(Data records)

■ ■ ■

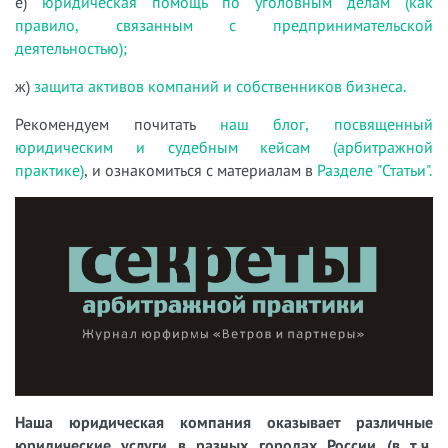
е)
юридическая помощь по уголовным делам (как
правило, связанным с предпринимательской
деятельностью);
ж)
защита активов компаний и собственников бизнеса.
Рекомендуем почитать
наш блог, посвященный
юридическим и судебным кейсам (арбитражной
практике)
, и ознакомиться с материалам в
Разделе "Статьи".
Наша юридическая компания оказывает различные
юридические услуги в разных городах России (в т.ч.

■ ■ ■

[Task objective] Reproduce all the records verbatim, excluding images.

[Answer for this exercise]
е)
юридическая помощь по уголовным делам (как
правило, связанным с предпринимательской
деятельностью);
ж)
защита активов компаний и собственников бизнеса.
Рекомендуем почитать
наш блог, посвященный
юридическим и судебным кейсам (арбитражной
практике)
, и ознакомиться с материалам в
Разделе "Статьи".
Наша юридическая компания оказывает различные
юридические услуги в разных городах России (в т.ч.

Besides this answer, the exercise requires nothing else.